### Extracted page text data

━━━━━━━━━━

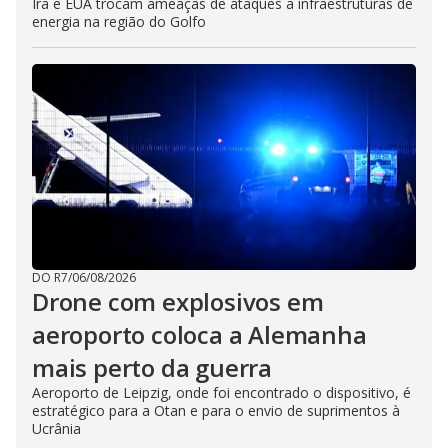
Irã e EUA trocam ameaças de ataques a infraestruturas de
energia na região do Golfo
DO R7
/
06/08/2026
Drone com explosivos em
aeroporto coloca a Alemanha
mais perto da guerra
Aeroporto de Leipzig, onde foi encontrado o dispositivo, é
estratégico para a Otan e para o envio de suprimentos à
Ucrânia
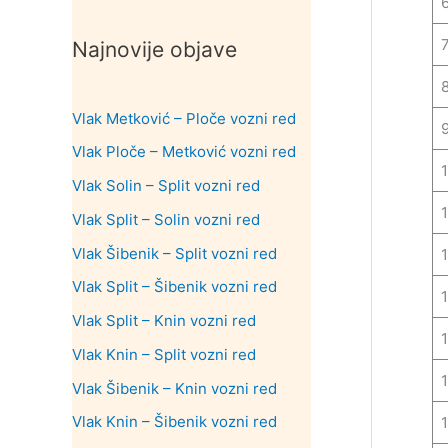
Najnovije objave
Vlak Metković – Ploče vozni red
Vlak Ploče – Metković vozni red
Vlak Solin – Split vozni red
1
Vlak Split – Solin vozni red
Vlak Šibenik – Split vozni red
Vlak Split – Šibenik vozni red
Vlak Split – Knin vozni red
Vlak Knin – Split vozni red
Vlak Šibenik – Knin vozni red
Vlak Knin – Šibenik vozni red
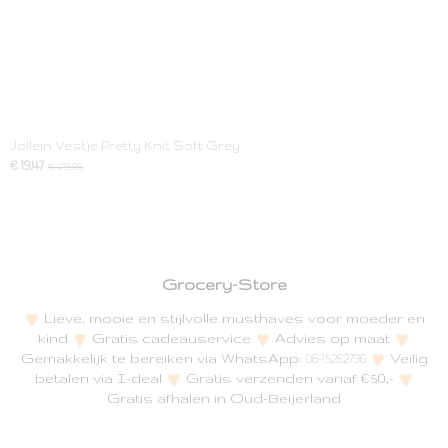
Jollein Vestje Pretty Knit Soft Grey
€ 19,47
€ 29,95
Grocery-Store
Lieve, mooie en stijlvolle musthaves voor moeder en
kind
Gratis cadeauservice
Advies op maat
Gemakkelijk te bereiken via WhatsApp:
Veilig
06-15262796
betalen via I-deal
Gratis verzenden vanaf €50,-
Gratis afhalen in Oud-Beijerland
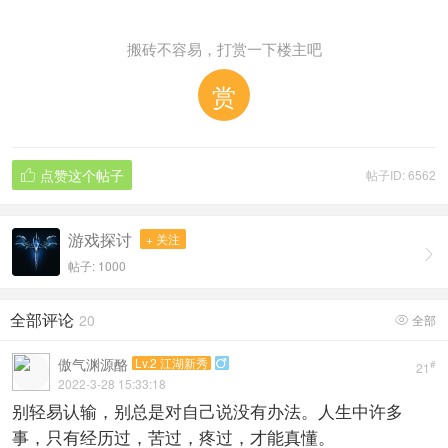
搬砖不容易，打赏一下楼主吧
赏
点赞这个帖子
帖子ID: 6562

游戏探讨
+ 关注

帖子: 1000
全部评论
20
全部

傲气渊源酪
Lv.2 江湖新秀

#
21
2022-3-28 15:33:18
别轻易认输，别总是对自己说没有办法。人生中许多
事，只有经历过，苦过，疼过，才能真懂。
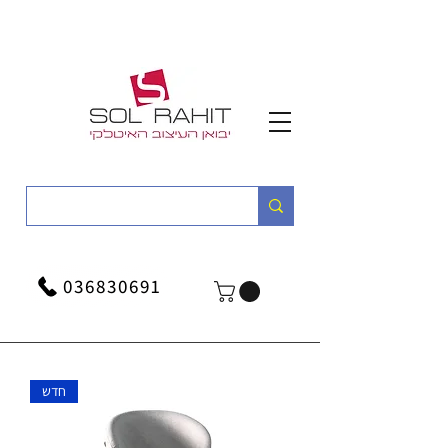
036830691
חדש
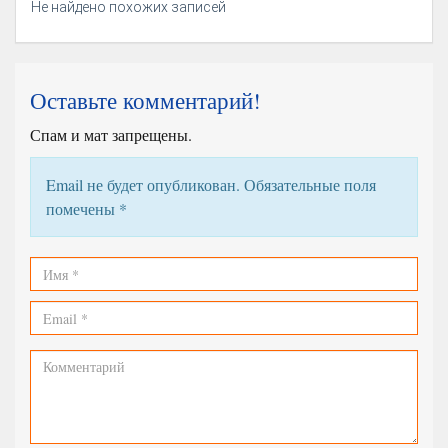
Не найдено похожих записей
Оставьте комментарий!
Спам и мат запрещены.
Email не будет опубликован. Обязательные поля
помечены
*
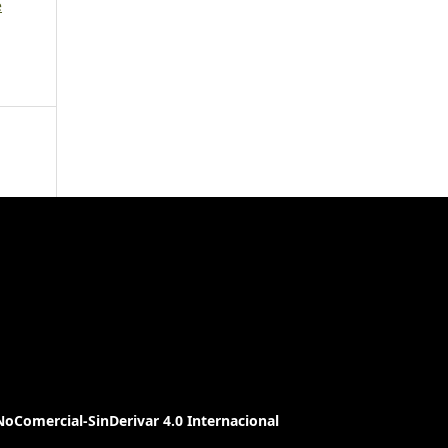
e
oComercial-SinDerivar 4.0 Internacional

━━━━━━━━━━

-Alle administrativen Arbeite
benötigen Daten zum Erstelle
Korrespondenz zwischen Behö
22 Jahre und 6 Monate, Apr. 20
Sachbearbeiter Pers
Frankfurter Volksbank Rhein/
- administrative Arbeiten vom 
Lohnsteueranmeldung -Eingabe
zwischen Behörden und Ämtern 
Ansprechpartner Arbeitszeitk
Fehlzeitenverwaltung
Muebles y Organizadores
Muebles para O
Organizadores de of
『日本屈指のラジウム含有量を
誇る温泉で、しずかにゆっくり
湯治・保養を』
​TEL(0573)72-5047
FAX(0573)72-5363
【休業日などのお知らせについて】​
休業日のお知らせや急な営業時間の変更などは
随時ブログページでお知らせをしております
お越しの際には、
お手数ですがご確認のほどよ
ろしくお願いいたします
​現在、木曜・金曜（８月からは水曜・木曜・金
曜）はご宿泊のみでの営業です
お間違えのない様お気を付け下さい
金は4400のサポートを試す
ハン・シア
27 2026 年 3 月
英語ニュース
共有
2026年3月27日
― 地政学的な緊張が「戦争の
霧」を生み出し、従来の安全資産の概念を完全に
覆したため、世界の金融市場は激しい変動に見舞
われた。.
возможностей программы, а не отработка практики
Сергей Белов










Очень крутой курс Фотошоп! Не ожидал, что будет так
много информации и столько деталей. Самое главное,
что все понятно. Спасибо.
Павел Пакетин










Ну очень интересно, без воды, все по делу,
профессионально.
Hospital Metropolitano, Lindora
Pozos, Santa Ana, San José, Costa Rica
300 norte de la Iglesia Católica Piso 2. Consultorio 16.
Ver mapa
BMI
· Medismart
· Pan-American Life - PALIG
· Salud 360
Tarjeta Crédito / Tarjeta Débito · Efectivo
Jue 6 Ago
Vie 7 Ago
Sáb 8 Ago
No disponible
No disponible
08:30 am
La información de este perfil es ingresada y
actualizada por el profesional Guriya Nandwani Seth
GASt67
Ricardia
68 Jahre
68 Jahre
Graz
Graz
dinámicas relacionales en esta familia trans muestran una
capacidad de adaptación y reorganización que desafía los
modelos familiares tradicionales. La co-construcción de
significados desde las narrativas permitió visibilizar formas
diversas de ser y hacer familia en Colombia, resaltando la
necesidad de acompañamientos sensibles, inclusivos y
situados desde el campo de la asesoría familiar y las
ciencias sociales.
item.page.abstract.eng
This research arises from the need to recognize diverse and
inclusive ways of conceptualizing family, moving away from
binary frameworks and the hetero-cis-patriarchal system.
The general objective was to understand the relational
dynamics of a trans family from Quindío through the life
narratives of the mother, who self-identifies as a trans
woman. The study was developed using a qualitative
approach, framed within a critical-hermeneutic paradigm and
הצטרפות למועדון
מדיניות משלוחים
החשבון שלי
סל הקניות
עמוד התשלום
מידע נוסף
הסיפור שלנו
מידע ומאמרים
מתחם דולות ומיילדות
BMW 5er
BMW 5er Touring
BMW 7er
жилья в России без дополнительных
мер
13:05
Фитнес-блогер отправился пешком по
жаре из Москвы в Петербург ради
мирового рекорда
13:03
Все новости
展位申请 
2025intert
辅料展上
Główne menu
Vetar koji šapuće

━━━━━━━━━━

### TASK
Look through the records for the string "Ploče". Copy every line that has it.

### SOLUTION FOR THIS EXERCISE
Vlak Metković – Ploče vozni red
Vlak Ploče – Metković vozni red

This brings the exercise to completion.